Anyway, on to the five, which is just some interesting stuff I gleaned from the web, Twitter, etc., earlier in the week.

  1. Teens don’t tweet, eh? Earlier this week, Mashable reported that the percentage of the under-25 age group in the United States using Twitter is only 16 percent. This despite the fact that that age group makes up 25 percent of Internet users in the U.S., and everyone knows that that age group is the most tech-savvy of them al, or so goes conventional wisdoml. But what the Mashable story and the other headlines miss is the apparent healthy growth in the number of young tweeters since January (see chart; click it to enlarge). It looks like the better question may be, What is behind the apparent growth of twittering teens? (P.S. – When the news of this study broke on Wednesday, it became a trending topic on Twitter, and apparently plenty of the people tweeting about it were, in fact, the under-25 group.

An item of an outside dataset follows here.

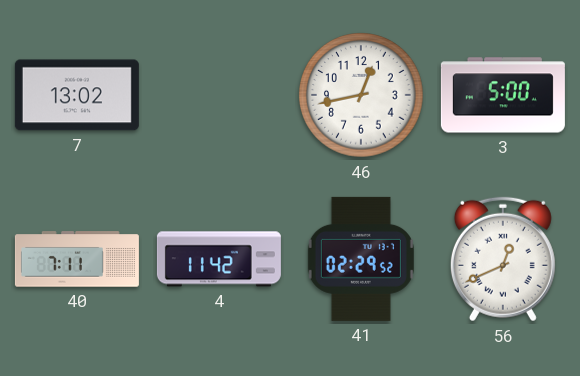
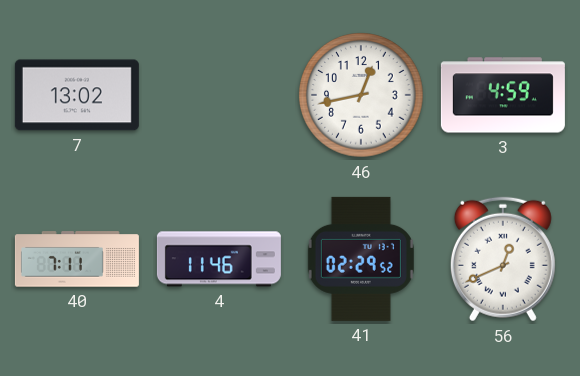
3: 5:00 -> 4:59
4: 11:42 -> 11:46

  2. You’ve read the book. Now see the slidedeck. One of the essential elements of The Cluetrain Manifesto — a must-read book for anyone involved in online communications — is its 95 theses. Now they are available as a slideshow. (Thanks to @markgr for the link.)
  3. 10 Facebook marketing resources, via @EMGonline (Educational Marketing Group’s Twitter feed).
  4. Gah! Robots! They’re in Twitter! They’re on Facebook! Gahhh!
  5. A more social definition of brand. “For years I’ve thought of a brand as the image of a company in its customer’s mind. … [T]oday, thinking about the new corporate communications landscape, it struck me that a brand is more like the ongoing contact between company and customer.” A thoughtful and thought-provoking post from Engaging Experience (via @mStonerblog).